# [Records]

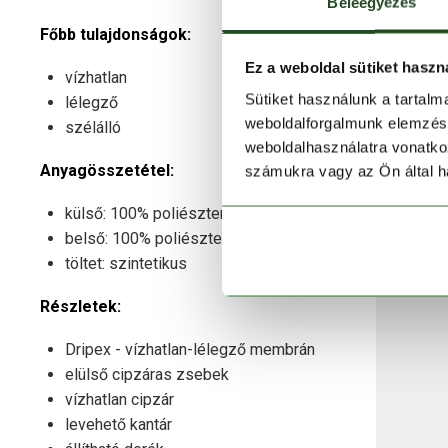
Beleegyezés
Főbb tulajdonságok:
Ez a weboldal sütiket haszn
vízhatlan
Sütiket használunk a tartal
lélegző
weboldalforgalmunk elemzésé
szélálló
weboldalhasználatra vonatko
Anyagösszetétel:
számukra vagy az Ön által ha
külső: 100% poliészter
belső: 100% poliészter
töltet: szintetikus
Részletek:
Dripex - vízhatlan-lélegző membrán
elülső cipzáras zsebek
vízhatlan cipzár
levehető kantár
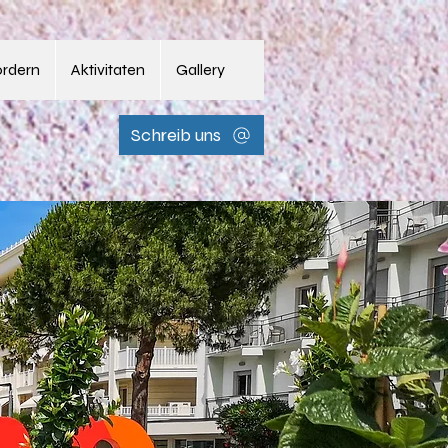
ordern
Aktivitaten
Gallery
Schreib uns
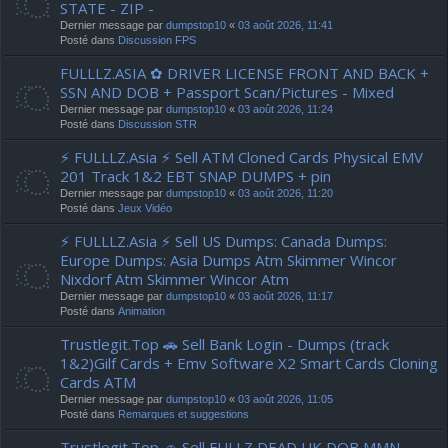
STATE - ZIP -
Dernier message par
dumpstop10
«
03 août 2026, 11:41
Posté dans
Discussion FPS
FULLLZ.ASIA ✿ DRIVER LICENSE FRONT AND BACK +
SSN AND DOB + Passport Scan/Pictures - Mixed
Dernier message par
dumpstop10
«
03 août 2026, 11:24
Posté dans
Discussion STR
⚡ FULLLZ.Asia ⚡ Sell ATM Cloned Cards Physical EMV
201 Track 1&2 EBT SNAP DUMPS + pin
Dernier message par
dumpstop10
«
03 août 2026, 11:20
Posté dans
Jeux Vidéo
⚡ FULLLZ.Asia ⚡ Sell US Dumps: Canada Dumps:
Europe Dumps: Asia Dumps Atm Skimmer Wincor
Nixdorf Atm Skimmer Wincor Atm
Dernier message par
dumpstop10
«
03 août 2026, 11:17
Posté dans
Animation
Trustlegit.Top 🚗 Sell Bank Login - Dumps (track
1&2)Gilf Cards + Emv Software X2 Smart Cards Cloning
Cards ATM
Dernier message par
dumpstop10
«
03 août 2026, 11:05
Posté dans
Remarques et suggestions
Trustlegit.Top 🚗 Sell FULLZ DEAD UK DOB MMN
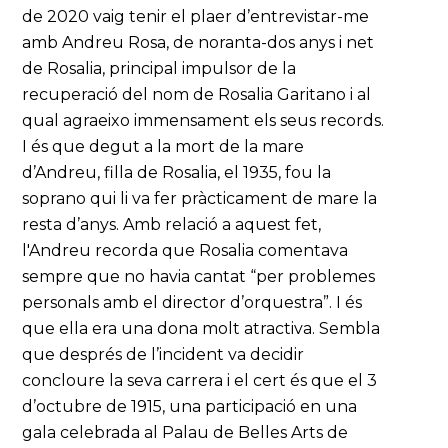
de 2020 vaig tenir el plaer d’entrevistar-me
amb Andreu Rosa, de noranta-dos anys i net
de Rosalia, principal impulsor de la
recuperació del nom de Rosalia Garitano i al
qual agraeixo immensament els seus records.
I és que degut a la mort de la mare
d’Andreu, filla de Rosalia, el 1935, fou la
soprano qui li va fer pràcticament de mare la
resta d’anys. Amb relació a aquest fet,
l'Andreu recorda que Rosalia comentava
sempre que no havia cantat “per problemes
personals amb el director d’orquestra”. I és
que ella era una dona molt atractiva. Sembla
que després de l’incident va decidir
concloure la seva carrera i el cert és que el 3
d’octubre de 1915, una participació en una
gala celebrada al Palau de Belles Arts de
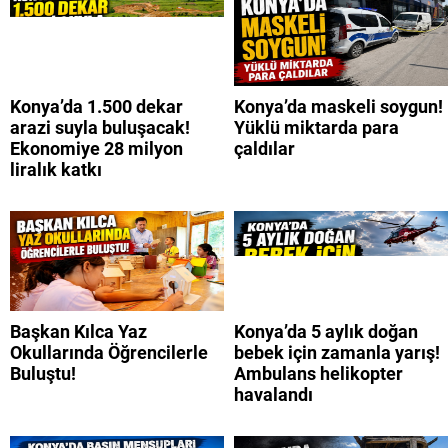
Konya’da 1.500 dekar
Konya’da maskeli soygun!
arazi suyla buluşacak!
Yüklü miktarda para
Ekonomiye 28 milyon
çaldılar
liralık katkı
Başkan Kılca Yaz
Konya’da 5 aylık doğan
Okullarında Öğrencilerle
bebek için zamanla yarış!
Buluştu!
Ambulans helikopter
havalandı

# [Task brief]
Pick out all lines from the data above in which the word "Cards" appears.

# [Expected answer]
⚡ FULLLZ.Asia ⚡ Sell ATM Cloned Cards Physical EMV
1&2)Gilf Cards + Emv Software X2 Smart Cards Cloning
Cards ATM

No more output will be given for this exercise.